Ordenando para o campo gravitacional da Terra manter a minha estabilidade do chão e não desaparecer eu girei nos meus próprios calcanhares e encarei a cena a minha frente. Urgh, eu queria poder me teleportar para uma Galáxia distante onde não precisaria aturar todo esse dia rastejante.

Meu pai havia preparado a comida favorita da minha mãe na madrugada e acabara não dormido quase nada de noite. Não, não era ensopado de carneiro com ameixas secas, só para constar e deixar claro como a noite e seco como a água. Agora ele ficava estudando minha mãe enquanto ela comia, fazendo-a mais rir do que digerir o alimento.

Minha irmã estava com uma cara igual a que você ficaria se fosse assistir uma pessoa rasgando o pescoço da outra com uma serra enquanto você come pipoca com ketchup – você também pode optar por escolher pela pessoa tirar as próprias vísceras com as mãos enquanto você come macarrão com molho de tomate. Ou seja, ela estava atônita. Apavorada, e, além de tudo, incredulamente surpresa, com a mente vagando para a Terra Média de outra realidade paralela onde provavelmente estaria roubando o anel do Smeagol para poder ser capaz desaparecer de nossa vista, ou não, o anel poderia corrompê-la... na verdade, prefiro achar que ela estava apenas a procura da capa da invisibilidade escondida em algum lugar desse planeta. Pelo menos, era o que parecia já como minha adorável maninha ficava fitando um bilhete fixamente; perplexa e com a boca aberta. Depois de mais ou menos cinco minutos da mesma maneira abobalhada, segurando o papel com uma mão e deixando o garfo com omelete mexido cair com um tinido de volta no prato com a outra, ela concentra toda a sua atenção no papel, fechando a boca, franzindo a testa e levando-a levemente para mais perto do rosto, examinando-a minunciosamente. Fico curioso para saber o que estava escrito com as letras pequenas e bem-traçadas de alguém, porém não foi possível distinguir muita coisa já como Annie mexeu-se rapidamente, fechando o recado dentro das mãos e rindo sozinha, distraidamente. Com o cenho fechado eu vi seu rosto ficar totalmente enrubescido, seus olhos começarem a brilhar em uma explosão de alegria incontrolável ao tempo que se curvava para frente e chacoalhava os ombros na crise repentina de risos que ela teve. Engoli em seco. De quem quer que seja aquele bilhete – ou o que estava escrito nele – estava espalhando a doença dos animais aparentemente fofinhos e ironicamente perversos em sua maldade de fazer tudo ficar belo e fofo com aquela grotesca forma sentimentalista do amor e afeição de pessoas... Aquilo não podia se espalhar nem chegar a mim. 
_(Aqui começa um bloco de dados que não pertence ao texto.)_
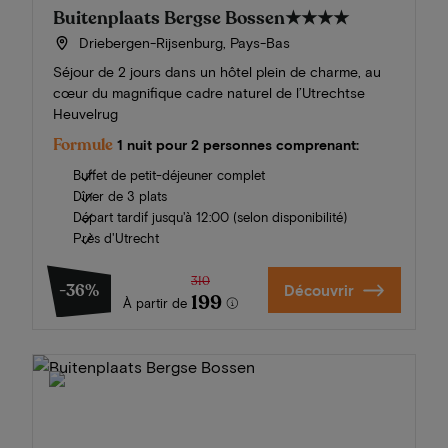
Buitenplaats Bergse Bossen
★★★★
Driebergen-Rijsenburg, Pays-Bas
Séjour de 2 jours dans un hôtel plein de charme, au
cœur du magnifique cadre naturel de l’Utrechtse
Heuvelrug
Formule
1 nuit pour 2 personnes comprenant:
Buffet de petit-déjeuner complet
Dîner de 3 plats
Départ tardif jusqu'à 12:00 (selon disponibilité)
Près d'Utrecht
310
-36%
Découvrir
199
À partir de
Inclinei-me para frente penosamente devagar. Fingi estar pegando o prato de Annie para poder “lavar” enquanto espiava as palavras gravadas no papel, agora semiaberto pelos espasmos risonhos da minha irmã e estava prestes para ler e... Levei um soco tão forte na cara que quase fui parar do outro lado do espaço. Está bem, não chegou a ser exatamente um soco, mas faltava uma diferença da distância que meus pais estavam – que não era longe – para ser.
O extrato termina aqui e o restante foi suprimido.